A new study suggests that American men are much more likely than women are to be unaware that they suffer from high blood pressure. African-American men with the condition are at the highest risk, with only one in seven both aware of their illness and able to control it through medication.
“The explanation of the disparity, while not clear, isn’t closely associated with perceived discrimination at the doctor’s office, which is a good thing,” said study lead author Ronald Victor, M.D. “The differences also don’t appear to be associated with lack of knowledge about the disease.”
Instead, other factors appear to be at work. Both whites and African-Americans who think they are in good health are especially likely to fail to treat their high blood pressure or even realize they have it, said Victor, chief of the hypertension division at University of Texas Southwestern Medical Center in Dallas.
The study appears in the June 23 issue of the Archives of Internal Medicine.
Researchers have long known that African-Americans are at higher risk of developing high-blood pressure, also known as hypertension, Victor said.
The condition can lead to a variety of ills, including heart attacks, stroke and kidney failure.
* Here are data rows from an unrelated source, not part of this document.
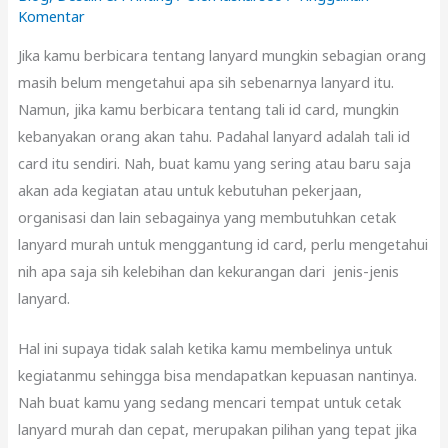
Komentar
Jika kamu berbicara tentang lanyard mungkin sebagian orang
masih belum mengetahui apa sih sebenarnya lanyard itu.
Namun, jika kamu berbicara tentang tali id card, mungkin
kebanyakan orang akan tahu. Padahal lanyard adalah tali id
card itu sendiri. Nah, buat kamu yang sering atau baru saja
akan ada kegiatan atau untuk kebutuhan pekerjaan,
organisasi dan lain sebagainya yang membutuhkan cetak
lanyard murah untuk menggantung id card, perlu mengetahui
nih apa saja sih kelebihan dan kekurangan dari jenis-jenis
lanyard.
Hal ini supaya tidak salah ketika kamu membelinya untuk
kegiatanmu sehingga bisa mendapatkan kepuasan nantinya.
Nah buat kamu yang sedang mencari tempat untuk cetak
lanyard murah dan cepat, merupakan pilihan yang tepat jika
Still, many have long referred to high blood pressure as the “silent killer” because it often has no outward symptoms.
In the new study, designed to examine the causes of the racial disparity, researchers interviewed 1,194 African-American and 320 white adults from the Dallas area and took consecutive measurements of their blood pressures between 2000 and 2002. No Latinos or members of other racial groups took part in the study.
Compared to those without regular doctors, study participants who had a regular physician were almost four times more likely to be aware of their high blood pressure, eight times more likely to undergo related treatment and five times more likely to have the condition under control.
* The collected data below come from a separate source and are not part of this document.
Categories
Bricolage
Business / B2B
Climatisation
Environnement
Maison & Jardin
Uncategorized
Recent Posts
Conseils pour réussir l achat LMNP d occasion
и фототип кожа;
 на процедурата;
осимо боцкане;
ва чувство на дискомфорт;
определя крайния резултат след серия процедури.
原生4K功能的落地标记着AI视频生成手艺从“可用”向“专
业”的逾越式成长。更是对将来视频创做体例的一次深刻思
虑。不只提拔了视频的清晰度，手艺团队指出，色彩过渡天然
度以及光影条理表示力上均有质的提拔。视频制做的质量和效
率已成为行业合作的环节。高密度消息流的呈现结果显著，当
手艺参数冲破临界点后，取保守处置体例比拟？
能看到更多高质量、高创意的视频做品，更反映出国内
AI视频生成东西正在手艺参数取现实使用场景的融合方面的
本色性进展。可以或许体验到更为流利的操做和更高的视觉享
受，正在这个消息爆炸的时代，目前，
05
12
Among people with high blood pressure, those who believed they were healthy were “one-third as likely to know they’ve got the condition, half as likely to be treated and two-thirds as likely to have their blood pressure controlled” compared to those who did not believe they were healthy, Victor said.
Among both sexes and races, African-American women with hypertension were the most likely to know they had the condition, Victor said. Eighty percent of them were aware, and a third had their condition under control.
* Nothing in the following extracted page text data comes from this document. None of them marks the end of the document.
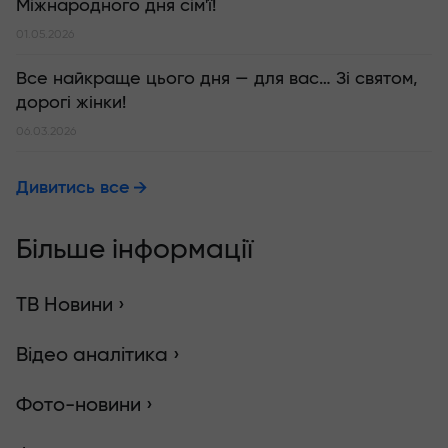
Міжнародного дня сім'ї!
01.05.2026
Все найкраще цього дня — для вас… Зі святом,
дорогі жінки!
06.03.2026
Дивитись все
Більше інформації
ТВ Новини ›
Відео аналітика ›
Фото-новини ›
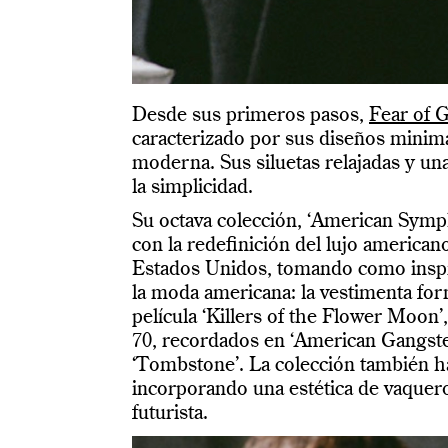
Desde sus primeros pasos,
Fear of 
caracterizado por sus diseños minima
moderna. Sus siluetas relajadas y una 
la simplicidad.
Su octava colección, ‘American Symp
con la redefinición del lujo american
Estados Unidos, tomando como inspir
la moda americana: la vestimenta for
película ‘Killers of the Flower Moon’
70, recordados en ‘American Gangster
‘Tombstone’. La colección también h
incorporando una estética de vaquer
futurista.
The findings make sense to Dawn Wilson, a professor of psychology at the University of South Carolina who studies hypertension.
Ethnic minorities and the poor often have misperceptions about the health-care system and might actually be aware that they are unhealthy, but deny it because they do not have enough money, she said.
Study author Victor suggested doing more to educate men about the importance of regular health checkups. “There’s no such thing as a ‘well-man’ exam, and maybe that’s the issue,” he said. “In our society, women learn to become health conscious in terms of preventive health care, and men don’t have that kind of emphasis from a young age.”
Victor RG, et al. Factors associated with hypertension awareness, treatment, and control in Dallas County, Texas. Arch Intern Med 168(12), 2008.